Instructions to follow — Write only the number of lines below in which "Unit" occurs.

Stored entries:
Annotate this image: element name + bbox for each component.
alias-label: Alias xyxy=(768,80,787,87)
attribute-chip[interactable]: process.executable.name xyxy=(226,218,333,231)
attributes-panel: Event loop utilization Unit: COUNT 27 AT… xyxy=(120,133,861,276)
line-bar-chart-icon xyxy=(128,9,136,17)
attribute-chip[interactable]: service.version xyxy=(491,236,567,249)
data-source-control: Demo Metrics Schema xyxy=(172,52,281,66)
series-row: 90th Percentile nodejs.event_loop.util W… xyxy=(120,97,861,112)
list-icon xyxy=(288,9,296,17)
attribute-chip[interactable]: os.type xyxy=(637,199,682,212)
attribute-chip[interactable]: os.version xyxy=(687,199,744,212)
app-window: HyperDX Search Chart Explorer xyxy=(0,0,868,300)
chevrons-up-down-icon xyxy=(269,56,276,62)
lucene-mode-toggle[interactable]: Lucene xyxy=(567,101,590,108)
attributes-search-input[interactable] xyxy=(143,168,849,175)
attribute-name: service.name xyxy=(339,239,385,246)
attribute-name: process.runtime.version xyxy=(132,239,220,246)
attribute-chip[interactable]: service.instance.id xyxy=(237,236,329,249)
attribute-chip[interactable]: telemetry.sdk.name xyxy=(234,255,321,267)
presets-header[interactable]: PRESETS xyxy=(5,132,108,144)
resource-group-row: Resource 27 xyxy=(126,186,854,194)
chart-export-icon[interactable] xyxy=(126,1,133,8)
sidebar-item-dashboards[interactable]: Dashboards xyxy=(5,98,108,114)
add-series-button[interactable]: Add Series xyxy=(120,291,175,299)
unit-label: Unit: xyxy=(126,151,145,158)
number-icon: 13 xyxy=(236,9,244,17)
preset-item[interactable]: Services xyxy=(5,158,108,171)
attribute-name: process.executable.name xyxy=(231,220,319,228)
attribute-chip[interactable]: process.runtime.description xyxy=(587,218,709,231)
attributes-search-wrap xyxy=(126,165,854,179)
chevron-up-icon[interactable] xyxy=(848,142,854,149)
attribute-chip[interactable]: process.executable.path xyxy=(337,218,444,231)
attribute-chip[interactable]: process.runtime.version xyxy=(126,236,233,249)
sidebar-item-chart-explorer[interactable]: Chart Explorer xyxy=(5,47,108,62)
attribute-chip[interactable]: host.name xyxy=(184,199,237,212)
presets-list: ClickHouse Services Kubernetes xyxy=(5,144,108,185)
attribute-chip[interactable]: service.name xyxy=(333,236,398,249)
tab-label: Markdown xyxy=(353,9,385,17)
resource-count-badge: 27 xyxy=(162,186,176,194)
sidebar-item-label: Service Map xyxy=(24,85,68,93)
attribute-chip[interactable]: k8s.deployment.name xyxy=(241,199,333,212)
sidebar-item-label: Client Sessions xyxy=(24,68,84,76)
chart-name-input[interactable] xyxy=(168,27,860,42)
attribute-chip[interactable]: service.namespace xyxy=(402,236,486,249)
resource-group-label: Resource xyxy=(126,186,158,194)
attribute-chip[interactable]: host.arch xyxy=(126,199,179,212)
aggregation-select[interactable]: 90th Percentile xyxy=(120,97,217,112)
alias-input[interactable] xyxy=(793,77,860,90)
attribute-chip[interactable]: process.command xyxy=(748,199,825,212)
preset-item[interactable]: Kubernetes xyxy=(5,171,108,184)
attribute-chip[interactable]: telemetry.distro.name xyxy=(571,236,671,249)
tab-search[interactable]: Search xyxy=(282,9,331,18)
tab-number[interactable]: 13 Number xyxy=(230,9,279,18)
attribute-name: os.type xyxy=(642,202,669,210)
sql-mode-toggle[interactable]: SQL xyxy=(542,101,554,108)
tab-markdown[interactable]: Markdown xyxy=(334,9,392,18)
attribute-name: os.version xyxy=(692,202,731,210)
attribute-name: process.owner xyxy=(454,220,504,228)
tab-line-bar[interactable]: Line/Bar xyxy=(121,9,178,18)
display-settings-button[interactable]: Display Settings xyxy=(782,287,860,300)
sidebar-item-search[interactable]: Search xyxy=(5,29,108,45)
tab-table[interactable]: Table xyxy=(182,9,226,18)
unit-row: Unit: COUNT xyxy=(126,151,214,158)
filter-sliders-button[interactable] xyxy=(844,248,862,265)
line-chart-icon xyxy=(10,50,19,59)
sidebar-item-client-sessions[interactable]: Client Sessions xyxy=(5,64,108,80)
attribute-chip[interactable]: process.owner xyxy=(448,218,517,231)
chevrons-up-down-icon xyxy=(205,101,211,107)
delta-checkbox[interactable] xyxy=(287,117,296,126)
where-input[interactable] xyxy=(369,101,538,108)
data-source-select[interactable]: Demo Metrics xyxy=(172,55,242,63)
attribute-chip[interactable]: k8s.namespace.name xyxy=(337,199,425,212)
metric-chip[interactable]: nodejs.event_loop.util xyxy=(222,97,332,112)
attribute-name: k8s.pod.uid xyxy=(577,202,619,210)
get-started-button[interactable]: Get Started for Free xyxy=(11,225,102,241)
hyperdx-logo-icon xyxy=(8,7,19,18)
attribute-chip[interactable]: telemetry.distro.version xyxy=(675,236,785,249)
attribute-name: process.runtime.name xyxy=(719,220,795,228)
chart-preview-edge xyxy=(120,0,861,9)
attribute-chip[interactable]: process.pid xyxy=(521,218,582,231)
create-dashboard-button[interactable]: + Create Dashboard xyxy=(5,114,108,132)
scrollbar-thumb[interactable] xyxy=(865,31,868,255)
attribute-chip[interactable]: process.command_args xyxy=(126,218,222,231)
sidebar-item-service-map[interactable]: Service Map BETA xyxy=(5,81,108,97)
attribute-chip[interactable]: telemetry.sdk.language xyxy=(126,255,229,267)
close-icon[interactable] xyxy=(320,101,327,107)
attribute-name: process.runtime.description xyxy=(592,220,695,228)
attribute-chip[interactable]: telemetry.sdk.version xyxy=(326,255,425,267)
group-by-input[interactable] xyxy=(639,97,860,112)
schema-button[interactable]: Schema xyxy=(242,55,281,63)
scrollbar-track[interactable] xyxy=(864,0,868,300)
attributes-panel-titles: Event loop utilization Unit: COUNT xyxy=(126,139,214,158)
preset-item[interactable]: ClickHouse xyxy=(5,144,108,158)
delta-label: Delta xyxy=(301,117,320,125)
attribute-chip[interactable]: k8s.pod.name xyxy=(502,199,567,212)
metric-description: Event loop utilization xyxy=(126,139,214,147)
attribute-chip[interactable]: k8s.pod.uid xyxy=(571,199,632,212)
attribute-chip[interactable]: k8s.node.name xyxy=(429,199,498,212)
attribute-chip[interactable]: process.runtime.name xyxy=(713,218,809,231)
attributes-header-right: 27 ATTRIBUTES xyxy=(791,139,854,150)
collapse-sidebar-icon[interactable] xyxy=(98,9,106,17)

==

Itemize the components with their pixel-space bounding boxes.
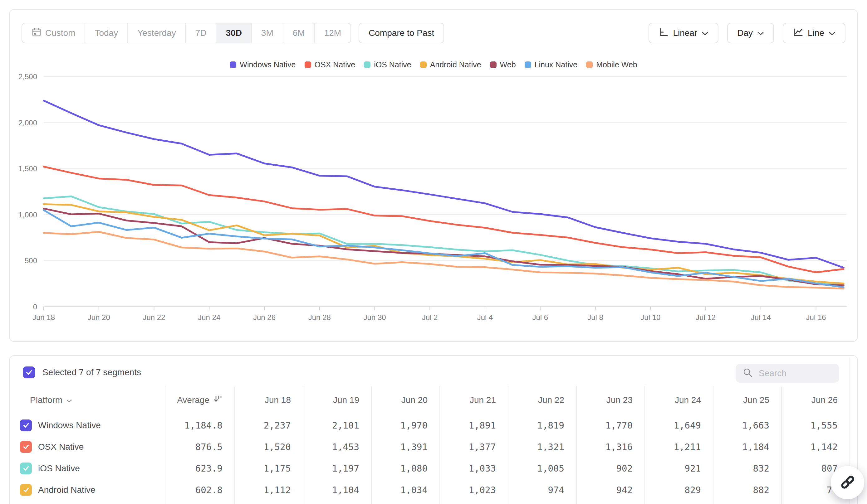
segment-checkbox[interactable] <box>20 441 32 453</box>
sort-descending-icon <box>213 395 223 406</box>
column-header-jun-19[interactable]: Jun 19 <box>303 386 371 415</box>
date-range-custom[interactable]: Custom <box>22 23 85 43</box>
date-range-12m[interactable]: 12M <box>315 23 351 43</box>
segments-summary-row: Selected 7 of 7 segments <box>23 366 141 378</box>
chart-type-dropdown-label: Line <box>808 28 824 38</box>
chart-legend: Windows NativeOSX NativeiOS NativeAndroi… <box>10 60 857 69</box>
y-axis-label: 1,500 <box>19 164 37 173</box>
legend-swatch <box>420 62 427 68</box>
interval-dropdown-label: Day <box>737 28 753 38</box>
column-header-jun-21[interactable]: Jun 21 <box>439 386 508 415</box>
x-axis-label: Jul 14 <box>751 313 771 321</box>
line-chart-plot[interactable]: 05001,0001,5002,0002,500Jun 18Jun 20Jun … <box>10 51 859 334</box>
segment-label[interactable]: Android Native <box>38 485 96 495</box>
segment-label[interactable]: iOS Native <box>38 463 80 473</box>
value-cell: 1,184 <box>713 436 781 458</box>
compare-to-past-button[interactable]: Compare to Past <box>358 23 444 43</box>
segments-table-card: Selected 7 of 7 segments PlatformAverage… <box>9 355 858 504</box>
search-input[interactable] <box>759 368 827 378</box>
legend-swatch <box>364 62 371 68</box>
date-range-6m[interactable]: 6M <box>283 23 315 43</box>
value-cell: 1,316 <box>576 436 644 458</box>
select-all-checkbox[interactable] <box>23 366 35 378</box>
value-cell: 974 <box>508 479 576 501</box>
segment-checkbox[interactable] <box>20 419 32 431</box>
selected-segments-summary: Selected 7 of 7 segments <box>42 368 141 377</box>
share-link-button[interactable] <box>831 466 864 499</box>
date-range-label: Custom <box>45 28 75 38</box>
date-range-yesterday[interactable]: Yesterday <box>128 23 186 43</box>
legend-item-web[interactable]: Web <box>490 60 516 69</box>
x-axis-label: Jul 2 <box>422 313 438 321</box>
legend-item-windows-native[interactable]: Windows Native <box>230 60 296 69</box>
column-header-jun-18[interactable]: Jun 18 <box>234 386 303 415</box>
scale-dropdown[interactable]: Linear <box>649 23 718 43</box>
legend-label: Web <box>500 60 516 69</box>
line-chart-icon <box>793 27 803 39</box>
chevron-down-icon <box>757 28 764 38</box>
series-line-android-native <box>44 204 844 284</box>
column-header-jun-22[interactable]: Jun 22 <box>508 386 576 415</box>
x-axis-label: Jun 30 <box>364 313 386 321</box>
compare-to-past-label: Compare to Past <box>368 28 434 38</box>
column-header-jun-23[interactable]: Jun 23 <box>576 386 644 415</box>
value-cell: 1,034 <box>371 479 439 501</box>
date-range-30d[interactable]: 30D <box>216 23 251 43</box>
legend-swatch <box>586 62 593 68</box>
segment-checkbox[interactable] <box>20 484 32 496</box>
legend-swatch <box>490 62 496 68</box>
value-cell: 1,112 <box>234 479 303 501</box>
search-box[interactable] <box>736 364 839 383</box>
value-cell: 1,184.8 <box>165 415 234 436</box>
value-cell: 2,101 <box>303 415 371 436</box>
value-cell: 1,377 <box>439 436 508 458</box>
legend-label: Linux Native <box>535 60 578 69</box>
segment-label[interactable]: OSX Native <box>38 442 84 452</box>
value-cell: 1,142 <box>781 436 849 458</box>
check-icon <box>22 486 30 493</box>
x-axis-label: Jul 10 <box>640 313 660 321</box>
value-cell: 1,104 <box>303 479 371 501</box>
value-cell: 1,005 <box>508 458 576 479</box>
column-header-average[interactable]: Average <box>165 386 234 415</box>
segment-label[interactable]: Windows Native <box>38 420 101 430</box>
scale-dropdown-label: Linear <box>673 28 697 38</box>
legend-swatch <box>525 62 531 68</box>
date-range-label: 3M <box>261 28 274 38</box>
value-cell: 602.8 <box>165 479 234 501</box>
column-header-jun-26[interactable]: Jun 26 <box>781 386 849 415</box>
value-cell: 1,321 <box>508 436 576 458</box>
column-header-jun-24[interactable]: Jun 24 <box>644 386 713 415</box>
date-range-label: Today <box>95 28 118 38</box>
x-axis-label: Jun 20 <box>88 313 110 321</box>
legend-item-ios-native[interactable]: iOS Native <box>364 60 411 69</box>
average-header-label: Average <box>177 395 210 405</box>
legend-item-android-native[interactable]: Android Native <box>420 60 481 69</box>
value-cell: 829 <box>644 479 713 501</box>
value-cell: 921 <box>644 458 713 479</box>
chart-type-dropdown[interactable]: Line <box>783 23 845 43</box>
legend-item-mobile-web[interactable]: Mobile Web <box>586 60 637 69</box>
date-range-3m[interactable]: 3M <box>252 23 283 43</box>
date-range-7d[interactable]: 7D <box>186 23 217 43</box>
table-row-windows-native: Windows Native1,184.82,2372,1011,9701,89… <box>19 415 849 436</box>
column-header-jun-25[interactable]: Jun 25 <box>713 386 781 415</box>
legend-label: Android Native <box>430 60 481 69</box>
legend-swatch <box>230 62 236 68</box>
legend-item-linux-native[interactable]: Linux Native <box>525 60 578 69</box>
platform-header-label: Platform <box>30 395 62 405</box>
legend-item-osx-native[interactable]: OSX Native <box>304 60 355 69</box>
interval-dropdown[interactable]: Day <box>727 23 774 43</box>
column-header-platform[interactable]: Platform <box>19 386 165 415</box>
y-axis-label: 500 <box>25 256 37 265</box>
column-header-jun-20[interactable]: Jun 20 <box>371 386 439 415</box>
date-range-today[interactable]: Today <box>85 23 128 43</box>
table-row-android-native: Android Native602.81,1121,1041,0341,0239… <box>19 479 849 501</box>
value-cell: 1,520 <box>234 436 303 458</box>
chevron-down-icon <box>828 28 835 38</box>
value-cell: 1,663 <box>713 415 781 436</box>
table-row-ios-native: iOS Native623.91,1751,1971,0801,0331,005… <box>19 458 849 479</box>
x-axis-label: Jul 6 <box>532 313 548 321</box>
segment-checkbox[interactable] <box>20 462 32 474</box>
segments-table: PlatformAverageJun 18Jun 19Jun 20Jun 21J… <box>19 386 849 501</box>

Solved problem — 4